俯いたアリサが拗ねたような声でポツリと呟いた言葉によって、龍也の無条件降伏が確定した。


「……これ食い終わったら出かけるぞ」


「えっ!?」


 雰囲気を一変させ、目を輝かせるアリサに気圧されながらも、


「だ、だからこれから水族館に行くって言ったんだよ。約束は約束だしな」


「本当!?じゃ、食べ終わったらすぐ行こう、私もう準備できてるから!」


 よく見れば、アリサの装いは普段のラフな私服ではなく、外出用の気合の入ったものだった。

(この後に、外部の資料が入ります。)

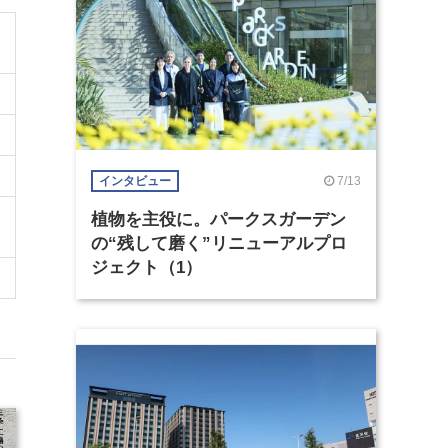
7/13
インタビュー
植物を主役に。パークスガーデン
の“残して磨く”リニューアルプロ
ジェクト（1）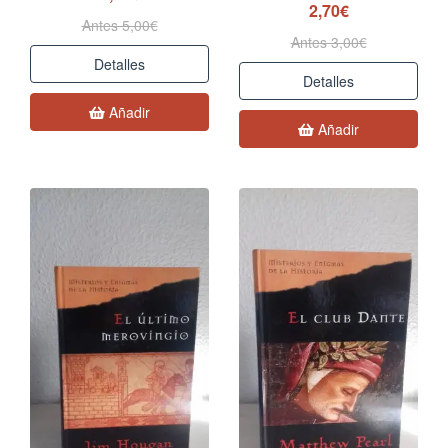
2,70€
Antes 5,00€
Antes 3,00€
Detalles
Detalles
Añadir
Añadir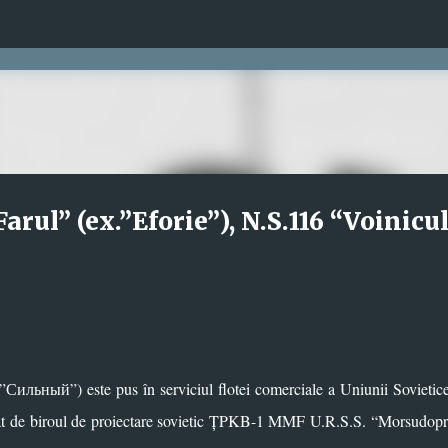
Treceți la conținutul principal
ul” (ex.”Eforie”), N.S.116 “Voinicul
”Сильный”) este pus în serviciul flotei comerciale a Uniunii Sovietic
rat de biroul de proiectare sovietic ȚPKB-1 MMF U.R.S.S. “Morsudop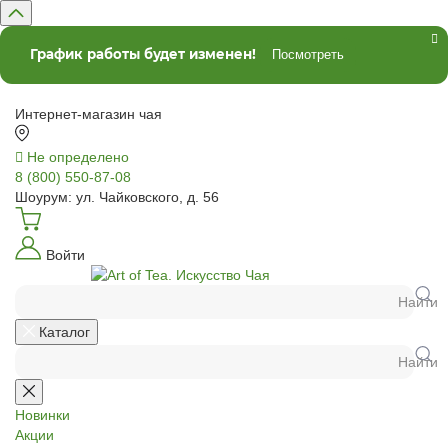
График работы будет изменен!
Посмотреть
Интернет-магазин чая
Не определено
8 (800) 550-87-08
Шоурум: ул. Чайковского, д. 56
Войти
Найти
Каталог
Найти
Новинки
Акции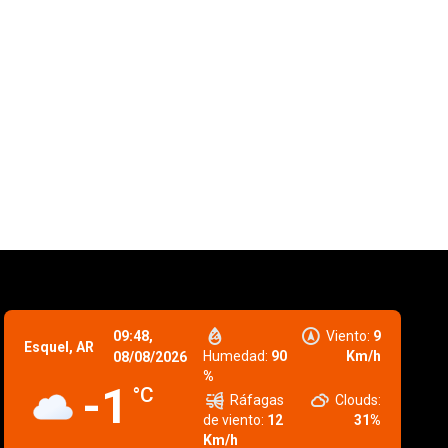
09:48,
Viento:
9
Esquel, AR
Humedad:
90
Km/h
08/08/2026
%
-1
°C
Ráfagas
Clouds:
de viento:
12
31%
Km/h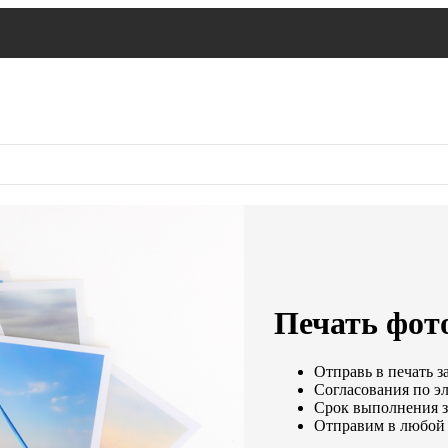
Печать фото
Отправь в печать з
Согласования по эл
Срок выполнения за
Отправим в любой 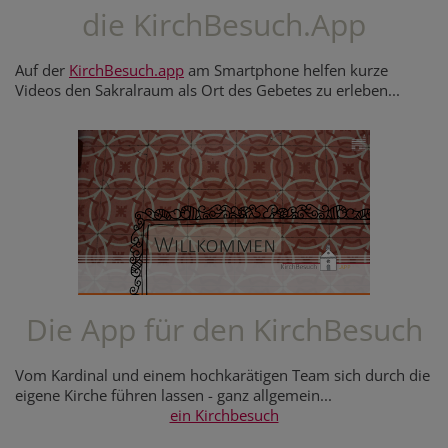
die KirchBesuch.App
Auf der
KirchBesuch.app
am Smartphone helfen kurze
Videos den Sakralraum als Ort des Gebetes zu erleben...
Die App für den KirchBesuch
Vom Kardinal und einem hochkarätigen Team sich durch die
eigene Kirche führen lassen - ganz allgemein...
ein Kirchbesuch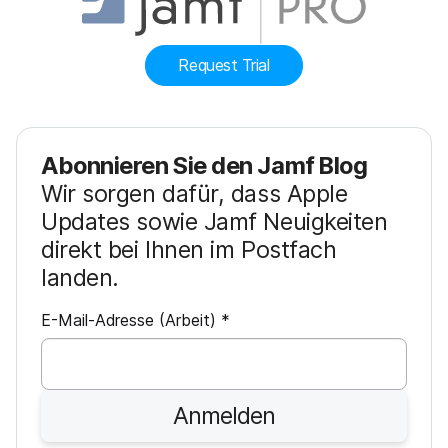
Request Trial
Abonnieren Sie den Jamf Blog
Wir sorgen dafür, dass Apple
Updates sowie Jamf Neuigkeiten
direkt bei Ihnen im Postfach
landen.
P
E-Mail-Adresse (Arbeit)
*
f
l
i
Anmelden
c
h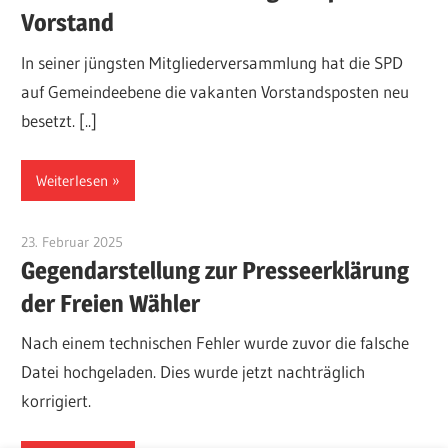
Vorstand
In seiner jüngsten Mitgliederversammlung hat die SPD
auf Gemeindeebene die vakanten Vorstandsposten neu
besetzt. [..]
Weiterlesen
23. Februar 2025
Fraktion
Gegendarstellung zur Presseerklärung
der Freien Wähler
Nach einem technischen Fehler wurde zuvor die falsche
Datei hochgeladen. Dies wurde jetzt nachträglich
korrigiert.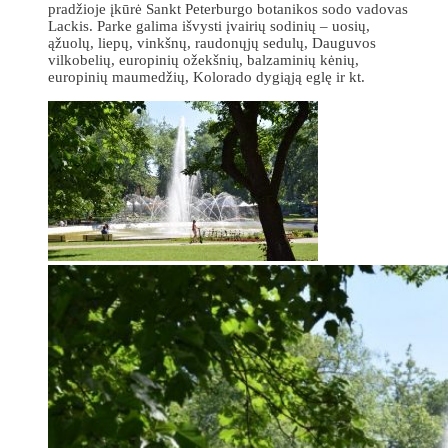
pradžioje įkūrė Sankt Peterburgo botanikos sodo vadovas
Lackis. Parke galima išvysti įvairių sodinių – uosių,
ąžuolų, liepų, vinkšnų, raudonųjų sedulų, Dauguvos
vilkobelių, europinių ožekšnių, balzaminių kėnių,
europinių maumedžių, Kolorado dygiąją eglę ir kt.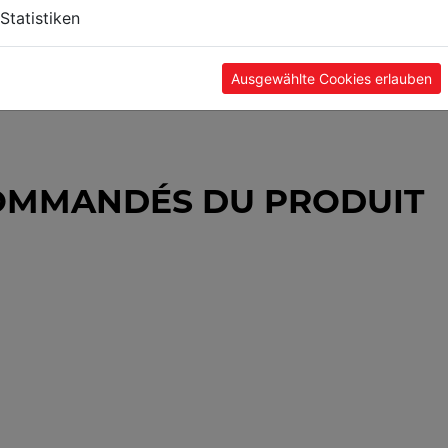
Statistiken
Ausgewählte Cookies erlauben
OMMANDÉS DU PRODUIT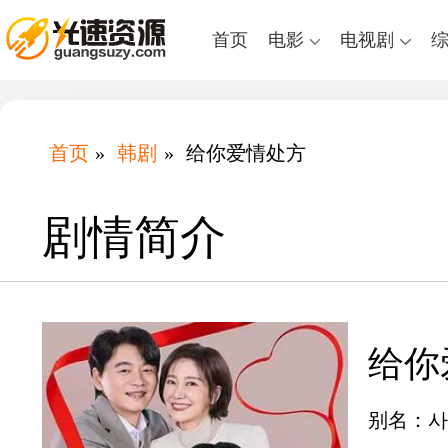
首页
电影
电视剧
首页
»
韩剧
»
给你爱情处方
剧情简介
给你
别名：사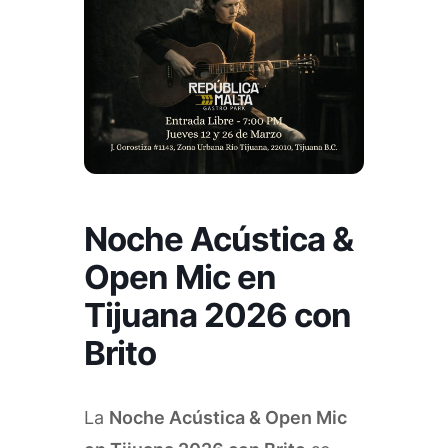
Noche Acústica &
Open Mic en
Tijuana 2026 con
Brito
La
Noche Acústica & Open Mic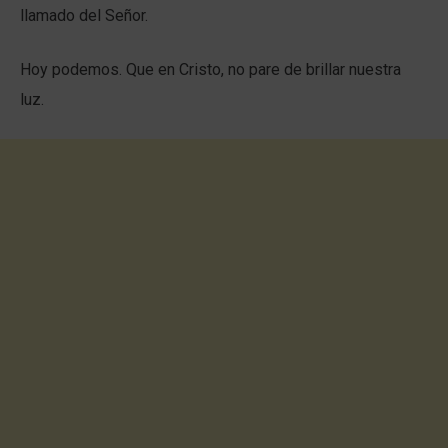
llamado del Señor.
Hoy podemos. Que en Cristo, no pare de brillar nuestra
luz.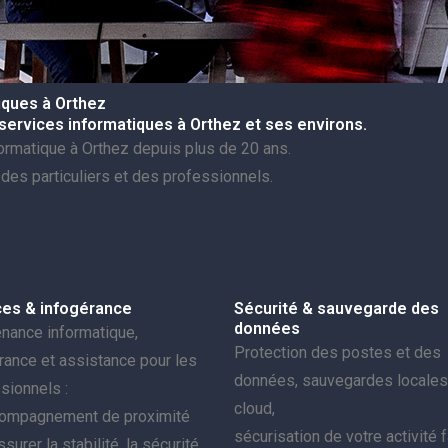
iques à Orthez
 services informatiques à Orthez et ses environs.
ormatique à Orthez depuis plus de 20 ans.
des particuliers et des professionnels.
ces & infogérance
Sécurité & sauvegarde des
données
nance informatique,
Protection des postes et des
rance et assistance pour les
données, sauvegardes locales
sionnels :
cloud,
compagnement de proximité
sécurisation de votre activité 
surer la stabilité, la sécurité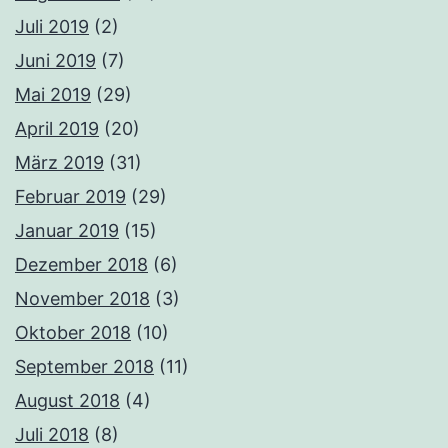
Juli 2019
(2)
Juni 2019
(7)
Mai 2019
(29)
April 2019
(20)
März 2019
(31)
Februar 2019
(29)
Januar 2019
(15)
Dezember 2018
(6)
November 2018
(3)
Oktober 2018
(10)
September 2018
(11)
August 2018
(4)
Juli 2018
(8)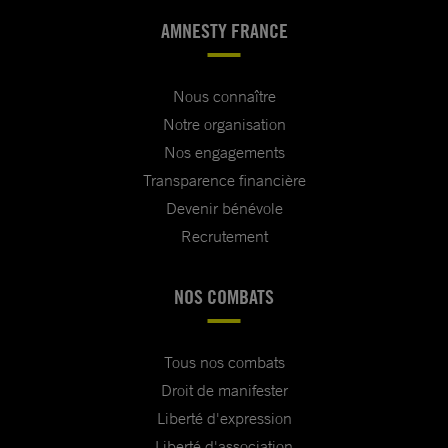
AMNESTY FRANCE
Nous connaître
Notre organisation
Nos engagements
Transparence financière
Devenir bénévole
Recrutement
NOS COMBATS
Tous nos combats
Droit de manifester
Liberté d'expression
Liberté d'association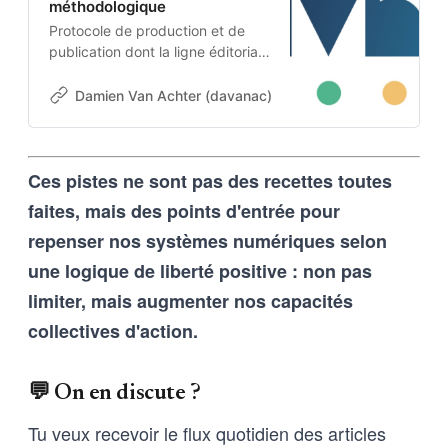
méthodologique
Protocole de production et de
publication dont la ligne éditoriale
est codée dans l’ADN-même du
projet. Cette architecture auto-
Damien Van Achter (davanac)
Damien Van Achter
apprenante transforme une
intention humaine en contraintes
techniques, imposées tant aux
Ces pistes ne sont pas des recettes toutes
outils d’intelligence artificielle
qu’aux humains qui les entrainent,
faites, mais des points d'entrée pour
et vice-versa
repenser nos systèmes numériques selon
une logique de liberté positive : non pas
limiter, mais augmenter nos capacités
collectives d'action.
💬 On en discute ?
Tu veux recevoir le flux quotidien des articles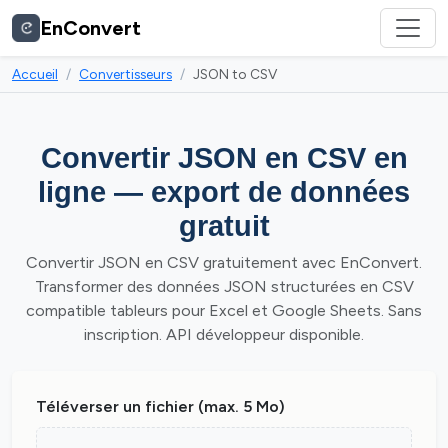
EnConvert
Accueil
Convertisseurs
JSON to CSV
Convertir JSON en CSV en
ligne — export de données
gratuit
Convertir JSON en CSV gratuitement avec EnConvert.
Transformer des données JSON structurées en CSV
compatible tableurs pour Excel et Google Sheets. Sans
inscription. API développeur disponible.
Téléverser un fichier (max. 5 Mo)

 龍也はようやく彼女に一芝居打たれたことに気付くが、時既に遅し。大勢は決している。


 実の所、龍也も表面上はしょうがねえなぁ、といった表情で取り繕っているが、内心ではかなり浮き足立っていた。

 物心ついた頃から一緒にいるほぼ家族同然の幼馴染とはいえ、ここ数年でにわかには信じられないほど綺麗になった同い年の少女と一緒に出かけるとなれば、十五歳の思春期真っ只中の少年としては平静を保つのは少し難しい。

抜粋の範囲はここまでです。